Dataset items
----
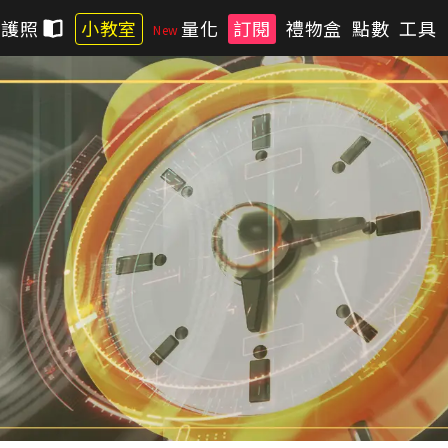
習護照
小教室
量化
訂閱
禮物盒
點數
工具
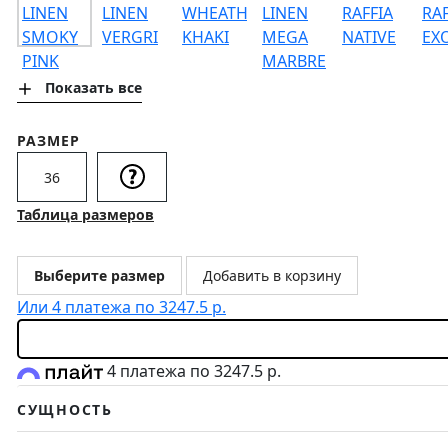
Показать все
РАЗМЕР
36
Таблица размеров
Выберите размер
Добавить в корзину
Или 4 платежа по 3247.5 р.
4 платежа по 3247.5 р.
СУЩНОСТЬ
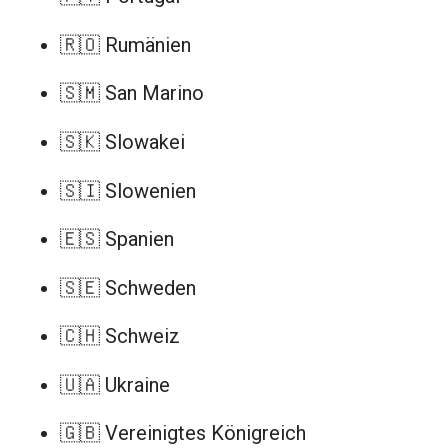
🇷🇴 Rumänien
🇸🇲 San Marino
🇸🇰 Slowakei
🇸🇮 Slowenien
🇪🇸 Spanien
🇸🇪 Schweden
🇨🇭 Schweiz
🇺🇦 Ukraine
🇬🇧 Vereinigtes Königreich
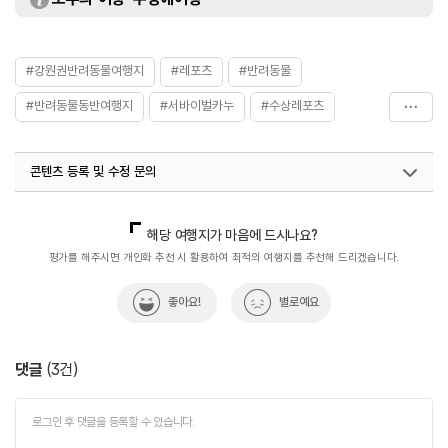
#강원권반려동물여행지
#레포츠
#반려동물
#반려동물동반여행지
#서바이벌카누
#수상레포츠
#수중액티비티
#의암호
#일몰명소
#춘천여행
콘텐츠 등록 및 수정 문의
#카누
#파티카누
국내디지털마케팅팀
033-813-3500
지역콘텐츠육성팀(반려동물동반여행)
02-7299-582
해당 여행지가 마음에 드시나요?
평가를 해주시면 개인화 추천 시 활용하여 최적의 여행지를 추천해 드리겠습니다.
좋아요!
별로예요
댓글
(
3
건)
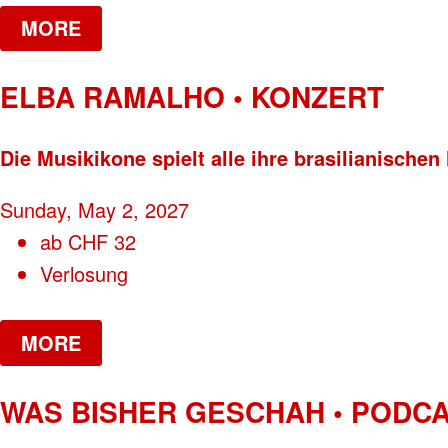
MORE
ELBA RAMALHO • KONZERT
Die Musikikone spielt alle ihre brasilianischen 
Sunday, May 2, 2027
ab
CHF
32
Verlosung
MORE
WAS BISHER GESCHAH • PODC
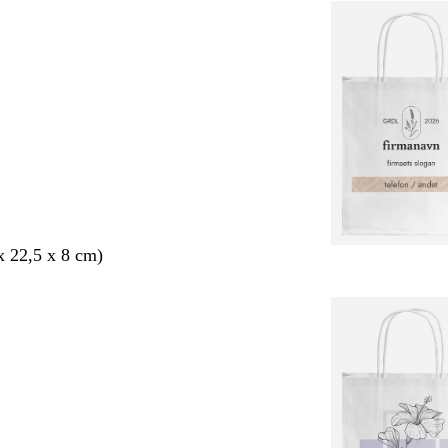
 x 22,5 x 8 cm)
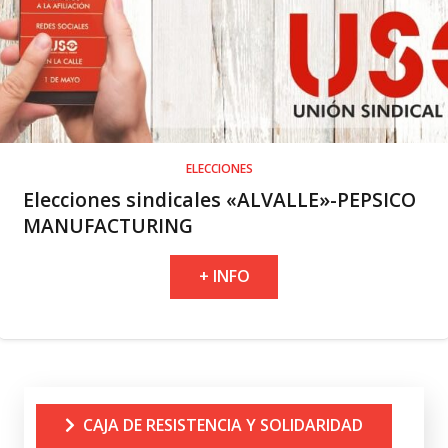
ELECCIONES
Elecciones sindicales «ALVALLE»-PEPSICO
MANUFACTURING
+ INFO
CAJA DE RESISTENCIA Y SOLIDARIDAD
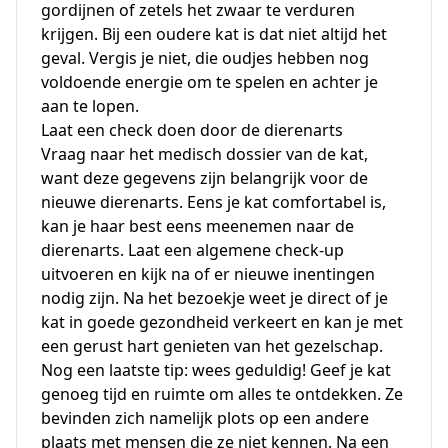
gordijnen of zetels het zwaar te verduren
krijgen. Bij een oudere kat is dat niet altijd het
geval. Vergis je niet, die oudjes hebben nog
voldoende energie om te spelen en achter je
aan te lopen.
Laat een check doen door de dierenarts
Vraag naar het medisch dossier van de kat,
want deze gegevens zijn belangrijk voor de
nieuwe dierenarts. Eens je kat comfortabel is,
kan je haar best eens meenemen naar de
dierenarts. Laat een algemene check-up
uitvoeren en kijk na of er nieuwe inentingen
nodig zijn. Na het bezoekje weet je direct of je
kat in goede gezondheid verkeert en kan je met
een gerust hart genieten van het gezelschap.
Nog een laatste tip: wees geduldig! Geef je kat
genoeg tijd en ruimte om alles te ontdekken. Ze
bevinden zich namelijk plots op een andere
plaats met mensen die ze niet kennen. Na een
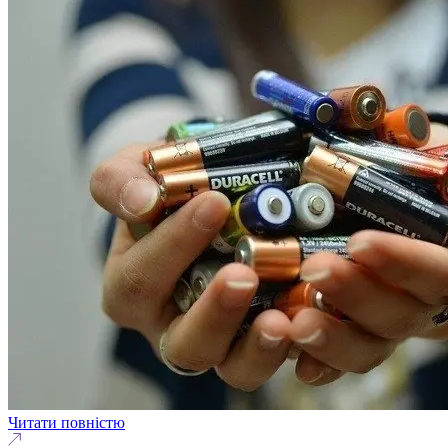
Читати повністю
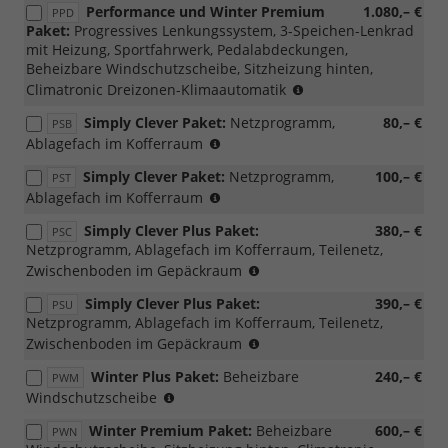
Performance und Winter Premium
1.080,– €
PPD
Loft
Paket:
Progressives Lenkungssystem, 3-Speichen-Lenkrad
möglich)
mit Heizung, Sportfahrwerk, Pedalabdeckungen,
Beheizbare Windschutzscheibe, Sitzheizung hinten,
(nicht
Climatronic Dreizonen-Klimaautomatik
mit
Simply Clever Paket:
Netzprogramm,
80,– €
PSB
Loft
(nur
Ablagefach im Kofferraum
möglich)
für
Simply Clever Paket:
Netzprogramm,
100,– €
PST
m-
(nicht
Ablagefach im Kofferraum
HEV,
möglich
mit
Simply Clever Plus Paket:
380,– €
PSC
für
PWC/WD4/WD5)
Netzprogramm, Ablagefach im Kofferraum, Teilenetz,
m-
(nur
Zwischenboden im Gepäckraum
HEV,
für
mit
Simply Clever Plus Paket:
390,– €
PSU
m-
PWC/WD4/WD5)
Netzprogramm, Ablagefach im Kofferraum, Teilenetz,
HEV,
(nicht
Zwischenboden im Gepäckraum
mit
möglich
PWC/WD4/WD5)
Winter Plus Paket:
Beheizbare
240,– €
PWM
für
(nur
Windschutzscheibe
m-
mit
HEV,
Winter Premium Paket:
Beheizbare
600,– €
PWN
PLC/PL4/PLF/PL9
mit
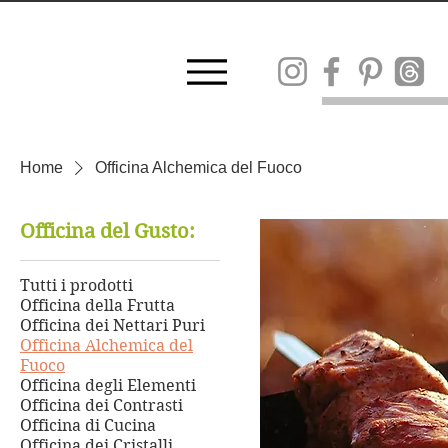
SPESE DI SPE
SPEDIZ
Home
Officina Alchemica del Fuoco
Officina del Gusto:
Tutti i prodotti
Officina della Frutta
Officina dei Nettari Puri
Officina Alchemica del
Fuoco
Officina degli Elementi
Officina dei Contrasti
Officina di Cucina
Officina dei Cristalli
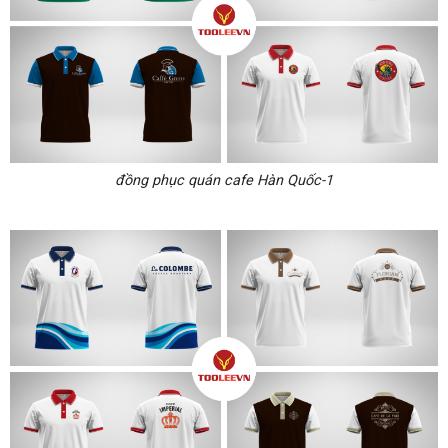
đồng phục quán cafe Hàn Quốc-1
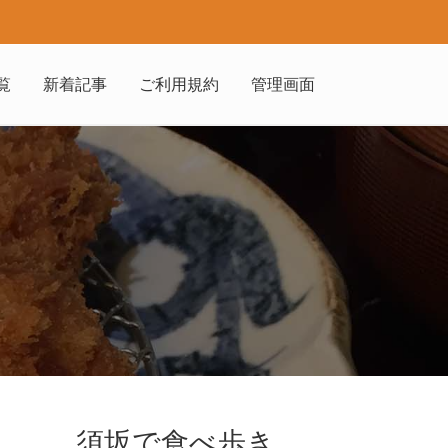
覧
新着記事
ご利用規約
管理画面
須坂で食べ歩き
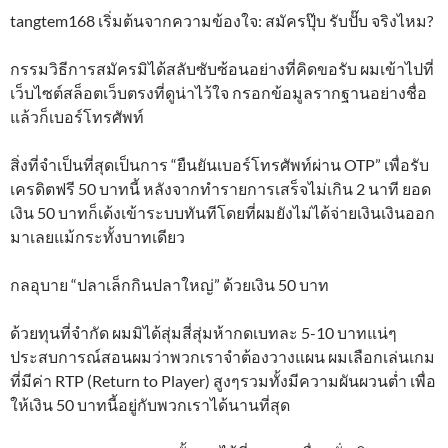
tangtem168 เริ่มต้นจากความข้องใจ: สมัครปุ๊บ รับปั๊บ จริงไหม?
กรรมวิธีการสมัครมิได้สลับซับซ้อนอย่างที่คิดขอรับ ผมเข้าไปที่
เว็บไซต์สล็อตเว็บตรงที่ดูน่าไว้ใจ กรอกข้อมูลรากฐานอย่างชื่อ
แล้วก็เบอร์โทรศัพท์
สิ่งที่จำเป็นที่สุดเป็นการ “ยืนยันเบอร์โทรศัพท์ผ่าน OTP” เพื่อรับ
เครดิตฟรี 50 บาทนี้ หลังจากทำรายการเสร็จไม่เกิน 2 นาที ยอด
เงิน 50 บาทก็เด้งเข้าระบบทันทีโดยที่ผมยังไม่ได้จ่ายเงินเงินออก
มาเลยแม้กระทั้งบาทเดียว
กลอุบาย “ปลาเล็กกินปลาใหญ่” ด้วยเงิน 50 บาท
ด้วยทุนที่จำกัด ผมมิได้สุ่มสี่สุ่มห้ากดเบทละ 5-10 บาทแน่ๆ
ประสบการณ์สอนผมว่าพวกเราจำต้องวางแผน ผมเลือกเล่นเกม
ที่มีค่า RTP (Return to Player) สูงๆรวมทั้งมีความผันผวนต่ำ เพื่อ
ให้เงิน 50 บาทนี้อยู่กับพวกเราได้นานที่สุด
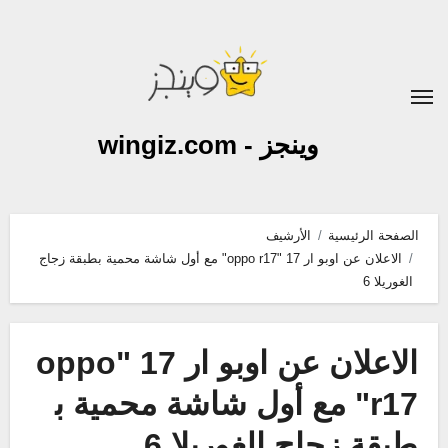
لتجاوز
لى
لمحتوى
وينجز - wingiz.com
الصفحة الرئيسية
الأرشيف
الاعلان عن اوبو ار 17 "oppo r17" مع أول شاشة محمية بطبقة زجاج
الغوريلا 6
الاعلان عن اوبو ار 17 "oppo
r17" مع أول شاشة محمية ب
طبقة زجاج الغوريلا 6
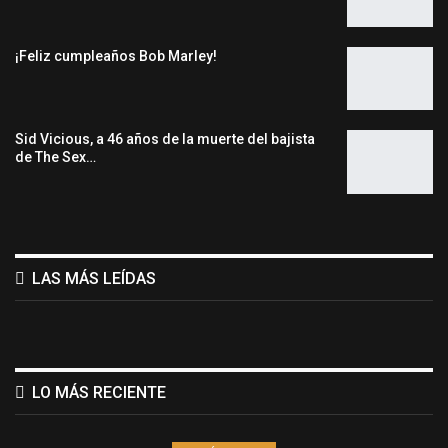
¡Feliz cumpleaños Bob Marley!
Sid Vicious, a 46 años de la muerte del bajista
de The Sex…
LAS MÁS LEÍDAS
LO MÁS RECIENTE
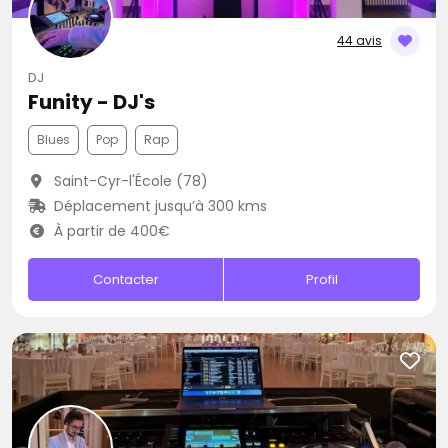
44 avis
DJ
Funity - DJ's
Blues
Pop
Rap
Saint-Cyr-l'École (78)
Déplacement jusqu’à 300 kms
À partir de 400€
Contacter
Profil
----
Assigned task: Transcribe exactly the span of lines that opens with the line holding "محمية بطبقة زجاج" and closes with the last line of the entries above. Omit pictures.

Answer to the problem:
الاعلان عن اوبو ار 17 "oppo r17" مع أول شاشة محمية بطبقة زجاج
الغوريلا 6
الاعلان عن اوبو ار 17 "oppo
r17" مع أول شاشة محمية ب
طبقة زجاج الغوريلا 6
¡Feliz cumpleaños Bob Marley!
Sid Vicious, a 46 años de la muerte del bajista
de The Sex…
LAS MÁS LEÍDAS
LO MÁS RECIENTE
44 avis
DJ
Funity - DJ's
Blues
Pop
Rap
Saint-Cyr-l'École (78)
Déplacement jusqu’à 300 kms
À partir de 400€
Contacter
Profil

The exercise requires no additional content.